● WORK REQUIRED
What is needed here is an exact repetition of the records below, beginning at the line that has "Pourquoi parle-t-on d’un" and stopping after the line that has "grand contrôle sur".

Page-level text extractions
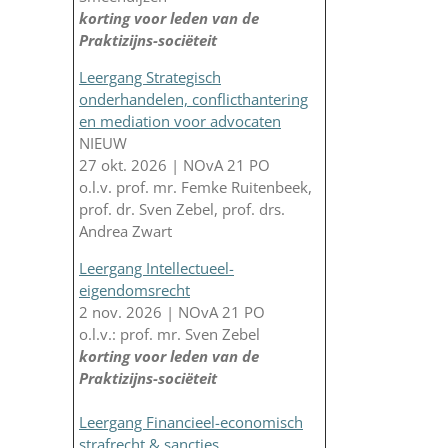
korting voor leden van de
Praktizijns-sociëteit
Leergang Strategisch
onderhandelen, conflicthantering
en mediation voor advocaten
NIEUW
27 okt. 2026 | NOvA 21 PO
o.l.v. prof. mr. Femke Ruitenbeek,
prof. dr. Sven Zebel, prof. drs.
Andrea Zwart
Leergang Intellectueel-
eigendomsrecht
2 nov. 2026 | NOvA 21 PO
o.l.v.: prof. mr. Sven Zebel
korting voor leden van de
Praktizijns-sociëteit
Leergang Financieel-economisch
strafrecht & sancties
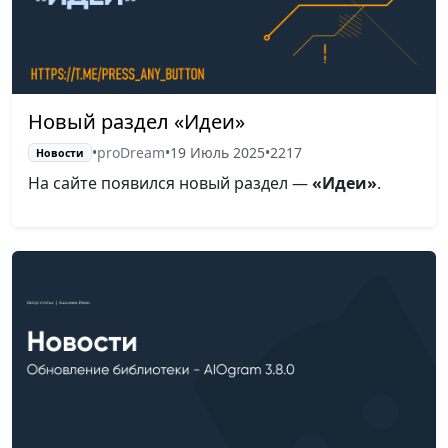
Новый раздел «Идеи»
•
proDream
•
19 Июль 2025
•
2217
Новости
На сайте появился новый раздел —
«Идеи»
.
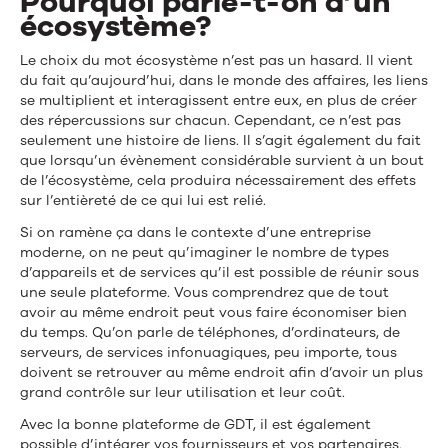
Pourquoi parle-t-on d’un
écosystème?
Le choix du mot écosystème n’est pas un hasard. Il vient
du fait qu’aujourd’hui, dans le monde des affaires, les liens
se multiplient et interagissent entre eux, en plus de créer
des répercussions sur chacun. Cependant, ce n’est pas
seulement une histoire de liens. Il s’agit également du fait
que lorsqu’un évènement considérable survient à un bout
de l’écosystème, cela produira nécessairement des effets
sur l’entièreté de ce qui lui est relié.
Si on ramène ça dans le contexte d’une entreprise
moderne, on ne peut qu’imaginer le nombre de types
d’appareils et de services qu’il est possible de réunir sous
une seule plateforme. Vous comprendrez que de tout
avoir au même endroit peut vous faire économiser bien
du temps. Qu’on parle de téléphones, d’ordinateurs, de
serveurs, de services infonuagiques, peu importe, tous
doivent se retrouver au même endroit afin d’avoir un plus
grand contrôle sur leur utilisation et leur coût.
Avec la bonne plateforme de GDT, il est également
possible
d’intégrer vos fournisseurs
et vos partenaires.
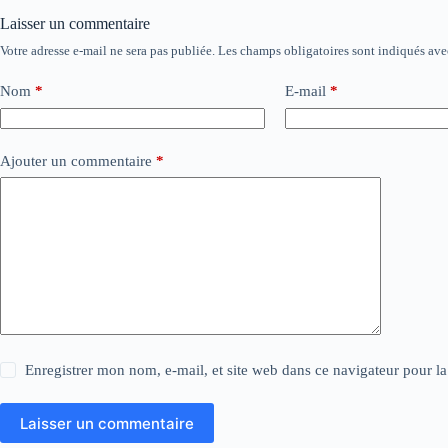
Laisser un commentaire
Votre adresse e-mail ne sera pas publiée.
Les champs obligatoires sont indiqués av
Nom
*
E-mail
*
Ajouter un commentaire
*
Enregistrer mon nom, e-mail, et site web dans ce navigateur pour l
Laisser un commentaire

--

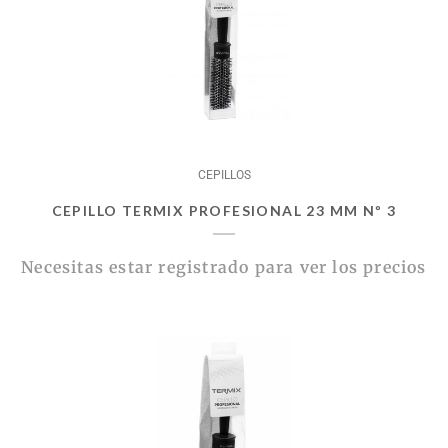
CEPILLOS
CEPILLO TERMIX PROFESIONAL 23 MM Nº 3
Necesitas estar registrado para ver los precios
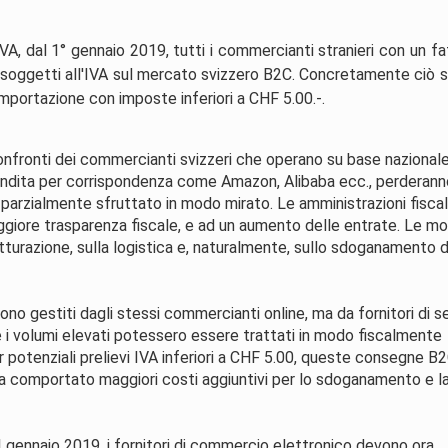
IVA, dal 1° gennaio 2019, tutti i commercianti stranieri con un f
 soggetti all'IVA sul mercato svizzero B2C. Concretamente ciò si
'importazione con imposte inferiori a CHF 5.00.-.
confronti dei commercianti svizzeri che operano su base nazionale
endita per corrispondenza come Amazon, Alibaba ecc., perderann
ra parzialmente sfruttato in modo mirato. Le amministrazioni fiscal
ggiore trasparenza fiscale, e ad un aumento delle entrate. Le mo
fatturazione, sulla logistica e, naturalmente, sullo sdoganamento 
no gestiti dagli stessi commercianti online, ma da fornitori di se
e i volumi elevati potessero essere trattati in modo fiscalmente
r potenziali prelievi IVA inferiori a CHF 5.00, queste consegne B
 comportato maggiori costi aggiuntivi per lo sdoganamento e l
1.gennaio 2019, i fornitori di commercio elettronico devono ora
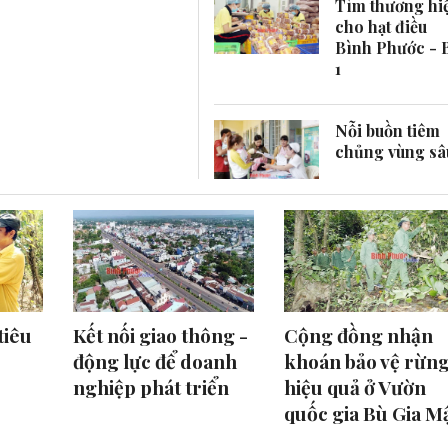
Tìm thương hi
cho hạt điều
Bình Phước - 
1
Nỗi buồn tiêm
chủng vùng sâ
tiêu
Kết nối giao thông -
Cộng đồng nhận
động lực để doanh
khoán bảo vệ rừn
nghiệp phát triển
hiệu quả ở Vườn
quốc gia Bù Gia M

● TASK RESULT
Pourquoi parle-t-on d’un
écosystème?
Le choix du mot écosystème n’est pas un hasard. Il vient
du fait qu’aujourd’hui, dans le monde des affaires, les liens
se multiplient et interagissent entre eux, en plus de créer
des répercussions sur chacun. Cependant, ce n’est pas
seulement une histoire de liens. Il s’agit également du fait
que lorsqu’un évènement considérable survient à un bout
de l’écosystème, cela produira nécessairement des effets
sur l’entièreté de ce qui lui est relié.
Si on ramène ça dans le contexte d’une entreprise
moderne, on ne peut qu’imaginer le nombre de types
d’appareils et de services qu’il est possible de réunir sous
une seule plateforme. Vous comprendrez que de tout
avoir au même endroit peut vous faire économiser bien
du temps. Qu’on parle de téléphones, d’ordinateurs, de
serveurs, de services infonuagiques, peu importe, tous
doivent se retrouver au même endroit afin d’avoir un plus
grand contrôle sur leur utilisation et leur coût.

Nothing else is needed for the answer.